Let me e'splain. No. There is too much. Let me sum up... (movie points anyone?)
Turns out it's really easy to let go of a habit, even if you've been doing it everyday for a year. How depressing is that? I've looked at the computer every night since last Thursday and thought about posting a little something. I've even started a couple of posts. But I just haven't felt like it, and since I basically gave myself permission not to do it if I didn't feel like it... well, I think the results speak for themselves. Even sadder is the many areas in my life that are seeming to go that direction right now. Working out, keeping up with the house, sewing projects. I wake up all geared up in my mind to accomplish a whole bunch. I have a kick-butt game plan all lined up. I start in on the first thing... and then my enthusiasm fizzles out. And before I know it lunch time rolls around and I haven't done a blessed thing. Because I don't feel like it. And I don't like feeling that way.
I'm also tired of feel perpetually chaotic and unorganized. I'm tired of the amount of dishes and towels and clean clothes my children go through in a day. I'm tired of sending my children in to brush their teeth and later finding the sink half full of water with a toothbrush, the toothpaste, the hairspray and a bottle of medicine floating in it. I'm tired of finding food and food wrappers on the floor, peanut butter in the fridge (with the lid always only placed on it, NEVER screwed back on... why? Seriously, how much time can you save by not screwing the lid back on the peanut butter? Two seconds? Three at most?), and milk in the cupboard. I'm most especially tired of the fact that my family doesn't read my mind and just do what I want them to do with me having to tell them over and over again.

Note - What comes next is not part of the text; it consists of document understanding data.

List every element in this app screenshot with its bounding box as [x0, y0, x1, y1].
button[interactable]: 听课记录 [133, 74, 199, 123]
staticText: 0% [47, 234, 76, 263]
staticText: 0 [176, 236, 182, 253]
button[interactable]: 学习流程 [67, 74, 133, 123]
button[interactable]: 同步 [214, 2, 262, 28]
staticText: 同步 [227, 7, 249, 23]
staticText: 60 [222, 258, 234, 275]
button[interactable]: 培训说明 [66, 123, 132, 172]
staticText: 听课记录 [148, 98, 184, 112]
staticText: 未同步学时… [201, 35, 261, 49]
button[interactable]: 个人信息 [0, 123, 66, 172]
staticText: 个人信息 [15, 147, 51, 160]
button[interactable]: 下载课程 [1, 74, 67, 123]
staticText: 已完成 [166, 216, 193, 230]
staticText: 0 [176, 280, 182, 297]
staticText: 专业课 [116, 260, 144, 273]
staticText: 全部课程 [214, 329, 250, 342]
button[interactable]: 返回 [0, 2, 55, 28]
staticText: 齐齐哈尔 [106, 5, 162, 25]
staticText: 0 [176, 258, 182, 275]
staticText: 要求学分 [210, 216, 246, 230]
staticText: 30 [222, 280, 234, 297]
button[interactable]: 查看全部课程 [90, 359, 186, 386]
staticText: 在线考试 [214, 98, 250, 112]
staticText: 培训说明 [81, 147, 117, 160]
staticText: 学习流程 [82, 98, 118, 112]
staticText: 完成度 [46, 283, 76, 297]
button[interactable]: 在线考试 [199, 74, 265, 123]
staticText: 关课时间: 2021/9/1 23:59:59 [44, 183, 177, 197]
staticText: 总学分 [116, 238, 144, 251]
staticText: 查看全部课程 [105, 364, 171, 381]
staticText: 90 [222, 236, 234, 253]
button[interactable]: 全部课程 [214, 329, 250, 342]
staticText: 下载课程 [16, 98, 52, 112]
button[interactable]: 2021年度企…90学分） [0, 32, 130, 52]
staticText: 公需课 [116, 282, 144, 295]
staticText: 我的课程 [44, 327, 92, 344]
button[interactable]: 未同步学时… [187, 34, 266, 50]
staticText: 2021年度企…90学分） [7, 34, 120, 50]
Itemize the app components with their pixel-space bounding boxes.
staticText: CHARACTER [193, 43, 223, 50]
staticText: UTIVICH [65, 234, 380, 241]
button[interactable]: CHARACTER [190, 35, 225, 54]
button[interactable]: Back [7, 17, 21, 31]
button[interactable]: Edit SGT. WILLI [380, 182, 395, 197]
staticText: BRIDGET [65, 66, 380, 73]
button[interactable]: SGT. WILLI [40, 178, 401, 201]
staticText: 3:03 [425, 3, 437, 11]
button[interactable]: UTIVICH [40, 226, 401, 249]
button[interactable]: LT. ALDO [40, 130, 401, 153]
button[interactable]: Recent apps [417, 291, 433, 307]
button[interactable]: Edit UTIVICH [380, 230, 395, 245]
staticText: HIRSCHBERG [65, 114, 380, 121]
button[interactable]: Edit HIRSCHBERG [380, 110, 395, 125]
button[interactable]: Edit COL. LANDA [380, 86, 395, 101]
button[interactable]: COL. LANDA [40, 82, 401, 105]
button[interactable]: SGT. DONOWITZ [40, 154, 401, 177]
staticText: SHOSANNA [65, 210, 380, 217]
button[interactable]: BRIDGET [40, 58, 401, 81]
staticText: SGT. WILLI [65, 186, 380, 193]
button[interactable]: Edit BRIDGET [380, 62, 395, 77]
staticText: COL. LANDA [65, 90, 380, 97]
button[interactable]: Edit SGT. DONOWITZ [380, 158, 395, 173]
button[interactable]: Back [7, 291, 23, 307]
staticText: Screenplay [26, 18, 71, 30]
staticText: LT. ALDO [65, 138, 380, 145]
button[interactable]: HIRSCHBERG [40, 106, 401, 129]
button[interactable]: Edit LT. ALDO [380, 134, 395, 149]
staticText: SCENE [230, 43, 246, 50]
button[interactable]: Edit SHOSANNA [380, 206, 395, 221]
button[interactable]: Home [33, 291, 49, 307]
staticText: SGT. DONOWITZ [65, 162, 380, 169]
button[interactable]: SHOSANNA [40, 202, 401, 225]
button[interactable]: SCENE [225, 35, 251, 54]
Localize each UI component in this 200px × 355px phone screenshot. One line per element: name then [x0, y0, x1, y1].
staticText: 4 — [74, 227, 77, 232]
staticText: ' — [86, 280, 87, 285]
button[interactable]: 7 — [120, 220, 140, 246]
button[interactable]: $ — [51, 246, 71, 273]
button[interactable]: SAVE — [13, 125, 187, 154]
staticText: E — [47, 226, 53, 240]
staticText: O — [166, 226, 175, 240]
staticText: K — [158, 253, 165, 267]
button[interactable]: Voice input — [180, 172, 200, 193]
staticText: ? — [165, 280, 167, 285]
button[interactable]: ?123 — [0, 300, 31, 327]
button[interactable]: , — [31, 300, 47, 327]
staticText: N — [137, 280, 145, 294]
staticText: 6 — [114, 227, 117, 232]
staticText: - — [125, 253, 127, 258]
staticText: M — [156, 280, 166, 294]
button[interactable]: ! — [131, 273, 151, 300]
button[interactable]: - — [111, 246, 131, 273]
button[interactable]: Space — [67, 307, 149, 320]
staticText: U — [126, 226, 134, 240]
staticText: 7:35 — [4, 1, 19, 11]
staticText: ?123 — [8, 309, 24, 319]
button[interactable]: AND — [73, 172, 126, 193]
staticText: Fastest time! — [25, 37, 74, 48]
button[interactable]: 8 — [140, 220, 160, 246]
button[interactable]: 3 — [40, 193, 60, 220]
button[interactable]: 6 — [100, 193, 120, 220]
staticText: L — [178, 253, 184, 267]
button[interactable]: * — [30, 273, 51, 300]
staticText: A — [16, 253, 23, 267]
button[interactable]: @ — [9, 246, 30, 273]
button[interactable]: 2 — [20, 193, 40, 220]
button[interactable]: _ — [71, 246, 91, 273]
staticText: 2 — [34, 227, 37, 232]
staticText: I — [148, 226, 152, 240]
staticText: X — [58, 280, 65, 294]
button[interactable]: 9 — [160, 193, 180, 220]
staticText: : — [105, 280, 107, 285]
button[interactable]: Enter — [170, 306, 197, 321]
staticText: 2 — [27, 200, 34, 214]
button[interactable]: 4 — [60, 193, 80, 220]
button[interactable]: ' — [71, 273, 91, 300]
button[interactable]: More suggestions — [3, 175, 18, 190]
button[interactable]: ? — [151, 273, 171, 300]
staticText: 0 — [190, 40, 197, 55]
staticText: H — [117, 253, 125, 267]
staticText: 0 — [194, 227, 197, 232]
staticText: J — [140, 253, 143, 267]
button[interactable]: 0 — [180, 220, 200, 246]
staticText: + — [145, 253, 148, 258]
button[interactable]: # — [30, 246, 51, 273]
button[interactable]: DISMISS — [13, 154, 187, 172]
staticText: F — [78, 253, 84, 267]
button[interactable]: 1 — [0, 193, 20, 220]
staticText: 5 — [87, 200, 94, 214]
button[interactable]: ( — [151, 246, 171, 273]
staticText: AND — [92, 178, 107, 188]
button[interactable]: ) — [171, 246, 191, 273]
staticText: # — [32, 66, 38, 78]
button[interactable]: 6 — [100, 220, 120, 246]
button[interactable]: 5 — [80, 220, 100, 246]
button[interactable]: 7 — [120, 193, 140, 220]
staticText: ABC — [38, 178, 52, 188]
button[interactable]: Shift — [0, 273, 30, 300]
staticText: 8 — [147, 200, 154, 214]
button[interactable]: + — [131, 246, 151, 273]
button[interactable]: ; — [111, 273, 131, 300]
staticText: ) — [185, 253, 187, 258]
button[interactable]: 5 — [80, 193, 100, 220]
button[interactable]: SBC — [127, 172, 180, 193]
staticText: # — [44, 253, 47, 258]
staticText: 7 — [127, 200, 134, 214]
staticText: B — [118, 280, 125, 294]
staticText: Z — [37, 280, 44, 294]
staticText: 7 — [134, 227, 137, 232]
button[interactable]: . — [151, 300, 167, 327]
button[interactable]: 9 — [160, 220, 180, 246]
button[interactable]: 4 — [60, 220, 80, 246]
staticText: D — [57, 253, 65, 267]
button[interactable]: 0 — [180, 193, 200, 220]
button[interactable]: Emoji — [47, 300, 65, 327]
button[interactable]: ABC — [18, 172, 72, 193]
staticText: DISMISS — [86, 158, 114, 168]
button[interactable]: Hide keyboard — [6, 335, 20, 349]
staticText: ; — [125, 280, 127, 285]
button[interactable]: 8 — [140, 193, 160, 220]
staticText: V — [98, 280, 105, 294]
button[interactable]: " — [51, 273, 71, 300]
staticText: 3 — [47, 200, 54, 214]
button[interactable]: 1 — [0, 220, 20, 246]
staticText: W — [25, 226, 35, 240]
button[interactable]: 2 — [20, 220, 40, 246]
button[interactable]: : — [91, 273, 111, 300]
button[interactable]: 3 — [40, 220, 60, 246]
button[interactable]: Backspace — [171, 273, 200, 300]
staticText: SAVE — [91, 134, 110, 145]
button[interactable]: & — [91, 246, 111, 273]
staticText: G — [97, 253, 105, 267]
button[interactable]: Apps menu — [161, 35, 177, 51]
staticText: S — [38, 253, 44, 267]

So, what is the solution? I don't know (or even believe that there actually is one) but I do know that we are going to try something new around here. I am NOT playing servant anymore. (I'm not making this up, Lila actually calls me that. Usually when I am making dinner and I think she is trying to say server, like at a restaurant, but still.) I am taking a page straight out of my mother's play book and making my children clean their own rooms. By themselves. With no help from me. I helped them clean and organize everything less than a month ago. So I know they know where things go and exactly what I mean by cleaning their room. I don't expect perfection. I expect them to make their beds, put their dirty clothes in the hamper, their clean clothes in the drawers and know where their shoes are.(Hint- if you put them where they go you won't lose them, just saying.) But
our their biggest challenge is the toys. They have toy sorters and bins and buckets and shelving and hanging thingys. Every possible way there is to sort and store and organize those toys that has been made, we have it. And every possible method to encourage them to take care of their toys, we've tried. I've tried helping and standing back and giving direction. I've purged and taken away toys. I've taken them away for a little while and let them earn them back and I've taken them away FOREVER!
I know they know how to clean the toys up, so now I am just going to expect them to do it. If it is not done right, I dump it out and they start over. By my calculations it has taken Evie over five hours to clean her room today. Of course that is in part because on the first inspection we found that she had not put the toys away correctly, but had simply shoved anything and everything she could grab into and under the toy sorter. Apparently she didn't believe me when I said that if she did that I would dump everything on to the floor and make her start over again. Twice so far, and I am prepared to keep dumping her toys into a pile in the middle of the floor until she figures it out. I have also said, "I don't care if you cry about it as long as you are cleaning while you cry." Harsh? Maybe. Effective? I hope so.
My mom did the same thing to me as a child. I have a very vivid memory of the summer day I spent nine hours cleaning the bathroom. It took me nine hours to learn that 1) I wasn't going to win this particular battle with my mother and 2) it is always much faster to just to a job right the first time. I just hope my kids are faster learners than I was.
P.(m)S. This may be somewhat hormonally driven, but I think the basic concepts are sound.